## SOURCE MATERIAL
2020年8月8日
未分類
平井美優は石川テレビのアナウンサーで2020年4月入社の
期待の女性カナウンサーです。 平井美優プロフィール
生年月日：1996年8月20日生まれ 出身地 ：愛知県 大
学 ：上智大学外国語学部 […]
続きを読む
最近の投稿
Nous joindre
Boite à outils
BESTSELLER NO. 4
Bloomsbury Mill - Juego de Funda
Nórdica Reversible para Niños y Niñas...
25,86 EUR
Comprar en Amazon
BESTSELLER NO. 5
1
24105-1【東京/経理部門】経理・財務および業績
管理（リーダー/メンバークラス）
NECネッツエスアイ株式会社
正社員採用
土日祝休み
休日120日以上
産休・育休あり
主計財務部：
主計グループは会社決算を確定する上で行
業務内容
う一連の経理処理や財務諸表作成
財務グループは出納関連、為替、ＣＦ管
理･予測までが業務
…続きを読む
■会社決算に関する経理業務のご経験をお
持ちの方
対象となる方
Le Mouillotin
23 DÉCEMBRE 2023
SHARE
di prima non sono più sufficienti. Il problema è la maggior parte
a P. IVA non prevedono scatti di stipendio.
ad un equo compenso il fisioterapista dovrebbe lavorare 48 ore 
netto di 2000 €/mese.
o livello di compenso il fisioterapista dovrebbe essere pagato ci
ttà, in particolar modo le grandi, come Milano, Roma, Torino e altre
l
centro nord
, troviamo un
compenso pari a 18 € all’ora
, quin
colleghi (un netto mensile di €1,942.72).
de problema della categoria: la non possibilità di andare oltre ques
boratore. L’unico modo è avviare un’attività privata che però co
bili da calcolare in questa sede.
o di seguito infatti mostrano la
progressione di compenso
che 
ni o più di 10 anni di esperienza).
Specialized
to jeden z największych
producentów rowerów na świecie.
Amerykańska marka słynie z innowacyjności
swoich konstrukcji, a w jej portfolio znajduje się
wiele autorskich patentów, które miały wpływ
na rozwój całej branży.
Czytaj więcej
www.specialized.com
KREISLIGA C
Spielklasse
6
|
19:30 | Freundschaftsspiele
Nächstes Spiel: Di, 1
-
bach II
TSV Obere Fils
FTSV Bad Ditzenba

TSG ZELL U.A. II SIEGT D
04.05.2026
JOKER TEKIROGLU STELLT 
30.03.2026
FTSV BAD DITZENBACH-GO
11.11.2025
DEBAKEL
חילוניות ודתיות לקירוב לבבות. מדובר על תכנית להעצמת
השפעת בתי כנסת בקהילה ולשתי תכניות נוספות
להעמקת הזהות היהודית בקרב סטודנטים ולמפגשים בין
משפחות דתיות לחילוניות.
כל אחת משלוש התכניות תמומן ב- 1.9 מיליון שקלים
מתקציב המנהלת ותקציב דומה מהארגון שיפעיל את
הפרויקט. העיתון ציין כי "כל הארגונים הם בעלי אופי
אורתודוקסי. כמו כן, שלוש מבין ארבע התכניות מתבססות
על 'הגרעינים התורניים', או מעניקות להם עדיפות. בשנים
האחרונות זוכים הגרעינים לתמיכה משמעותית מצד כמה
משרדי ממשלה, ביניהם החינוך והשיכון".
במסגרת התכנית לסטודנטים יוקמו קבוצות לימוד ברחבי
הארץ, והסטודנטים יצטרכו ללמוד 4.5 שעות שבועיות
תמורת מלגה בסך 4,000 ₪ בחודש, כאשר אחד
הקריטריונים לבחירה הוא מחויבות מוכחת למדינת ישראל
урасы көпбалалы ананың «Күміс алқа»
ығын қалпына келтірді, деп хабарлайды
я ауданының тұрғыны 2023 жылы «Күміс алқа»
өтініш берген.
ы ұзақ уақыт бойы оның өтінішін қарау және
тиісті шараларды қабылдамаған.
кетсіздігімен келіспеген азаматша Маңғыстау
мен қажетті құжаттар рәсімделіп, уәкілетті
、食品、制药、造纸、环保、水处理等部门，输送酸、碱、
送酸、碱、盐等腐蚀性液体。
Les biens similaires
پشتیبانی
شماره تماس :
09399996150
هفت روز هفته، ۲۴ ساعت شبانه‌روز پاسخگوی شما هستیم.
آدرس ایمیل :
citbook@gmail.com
--
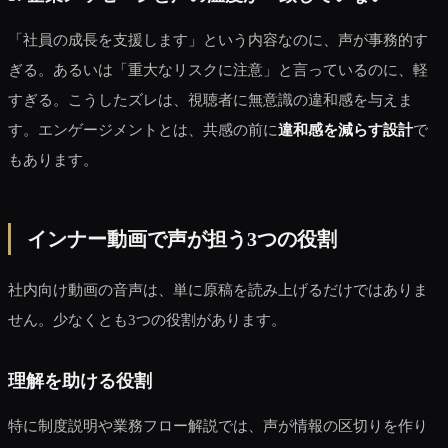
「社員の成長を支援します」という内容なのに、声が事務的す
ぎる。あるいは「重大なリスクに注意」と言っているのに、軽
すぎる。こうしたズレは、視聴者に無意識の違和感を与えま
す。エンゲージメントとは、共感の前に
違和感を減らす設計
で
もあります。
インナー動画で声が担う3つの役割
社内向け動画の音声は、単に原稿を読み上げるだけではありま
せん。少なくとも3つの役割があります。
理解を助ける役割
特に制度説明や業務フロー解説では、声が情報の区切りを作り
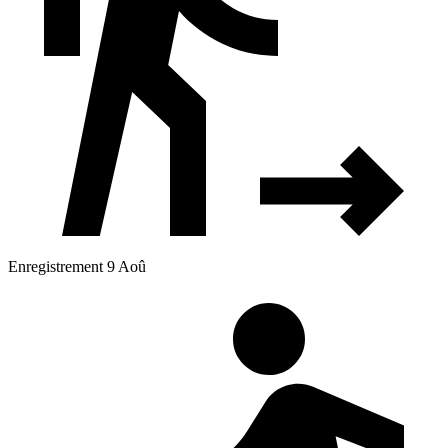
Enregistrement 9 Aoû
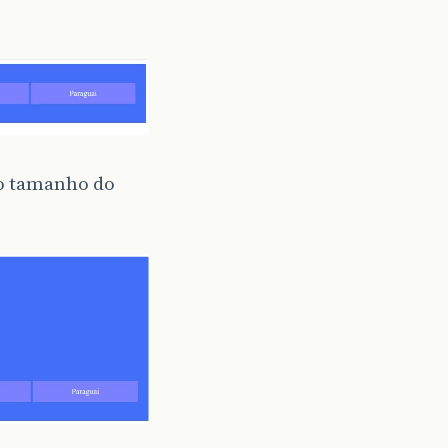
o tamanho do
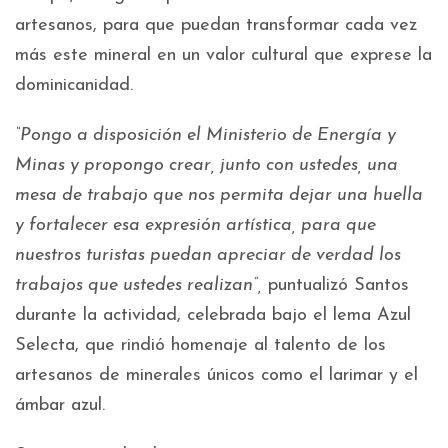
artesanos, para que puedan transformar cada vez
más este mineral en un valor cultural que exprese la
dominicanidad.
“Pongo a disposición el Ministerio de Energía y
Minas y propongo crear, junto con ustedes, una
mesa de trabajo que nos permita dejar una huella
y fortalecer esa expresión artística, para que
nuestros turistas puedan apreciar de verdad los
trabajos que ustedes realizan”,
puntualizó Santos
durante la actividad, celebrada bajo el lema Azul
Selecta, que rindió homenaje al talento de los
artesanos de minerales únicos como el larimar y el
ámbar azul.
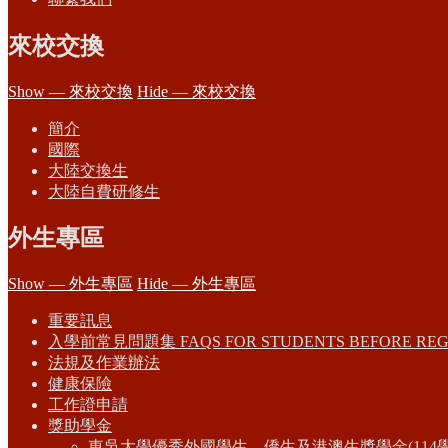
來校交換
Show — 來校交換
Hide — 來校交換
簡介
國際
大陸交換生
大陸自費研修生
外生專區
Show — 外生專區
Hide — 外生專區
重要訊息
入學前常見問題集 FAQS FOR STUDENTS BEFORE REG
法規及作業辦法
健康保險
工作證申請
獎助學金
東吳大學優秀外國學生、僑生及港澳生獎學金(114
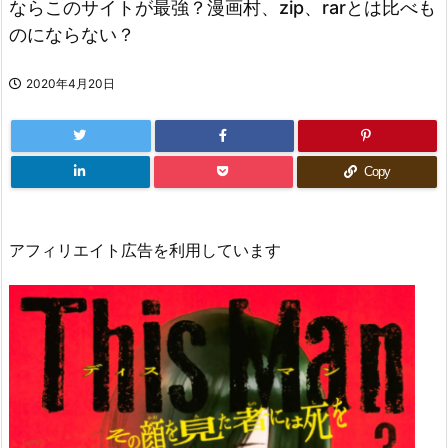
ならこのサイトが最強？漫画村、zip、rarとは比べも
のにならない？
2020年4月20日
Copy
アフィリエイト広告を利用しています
---
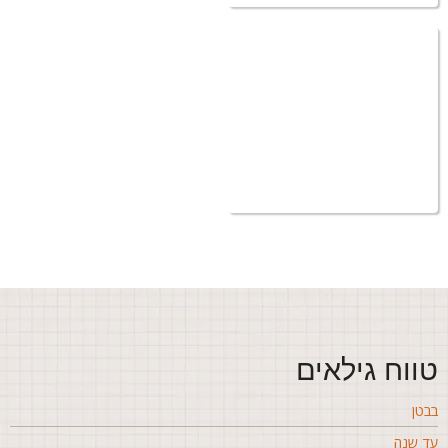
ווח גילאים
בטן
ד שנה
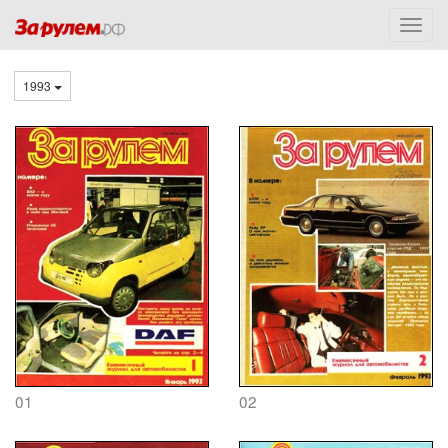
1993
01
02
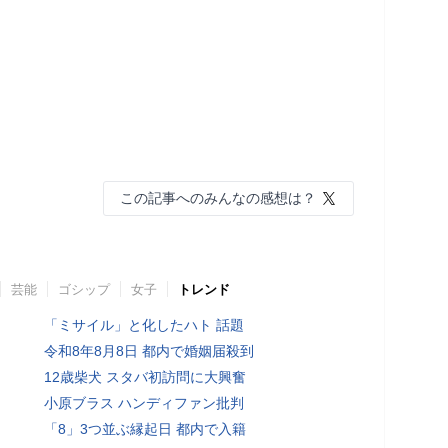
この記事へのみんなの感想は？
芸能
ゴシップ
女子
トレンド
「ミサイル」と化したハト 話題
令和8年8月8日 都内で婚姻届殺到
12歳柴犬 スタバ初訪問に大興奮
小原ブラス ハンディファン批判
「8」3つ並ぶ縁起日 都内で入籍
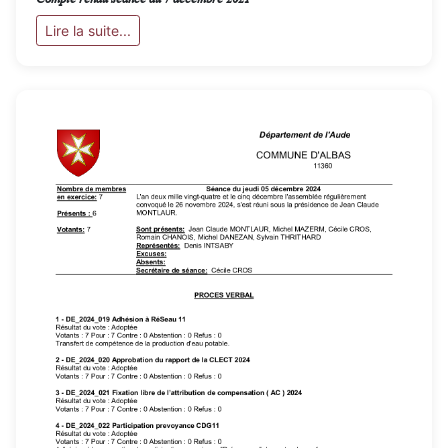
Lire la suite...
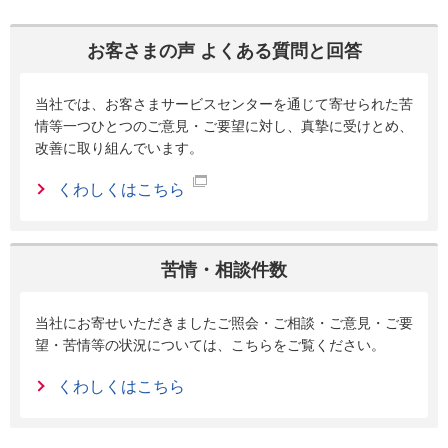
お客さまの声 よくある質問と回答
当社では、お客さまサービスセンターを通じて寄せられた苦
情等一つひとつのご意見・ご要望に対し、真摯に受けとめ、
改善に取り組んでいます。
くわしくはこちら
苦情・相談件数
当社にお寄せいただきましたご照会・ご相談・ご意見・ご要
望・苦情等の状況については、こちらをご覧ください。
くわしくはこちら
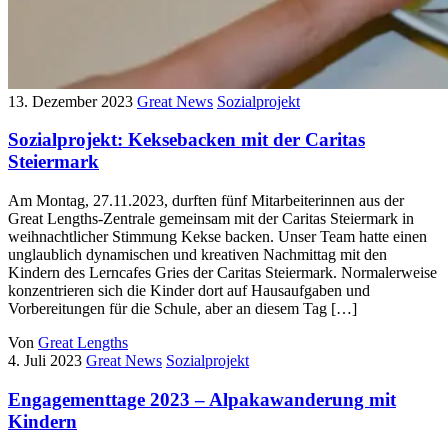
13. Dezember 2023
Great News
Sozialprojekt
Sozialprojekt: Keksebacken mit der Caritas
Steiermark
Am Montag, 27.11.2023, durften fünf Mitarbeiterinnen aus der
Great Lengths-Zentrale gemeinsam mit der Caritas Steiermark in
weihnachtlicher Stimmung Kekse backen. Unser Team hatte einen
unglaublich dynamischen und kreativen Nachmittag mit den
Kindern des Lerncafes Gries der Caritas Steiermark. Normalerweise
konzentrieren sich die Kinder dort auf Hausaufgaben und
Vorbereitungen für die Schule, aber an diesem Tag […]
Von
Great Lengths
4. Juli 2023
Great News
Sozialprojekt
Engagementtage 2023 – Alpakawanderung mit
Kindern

## REQUIRED ACTION
The answer is each line from the entries above in which the word "FTSV" occurs.

## RESPONSE
FTSV Bad Ditzenba
FTSV BAD DITZENBACH-GO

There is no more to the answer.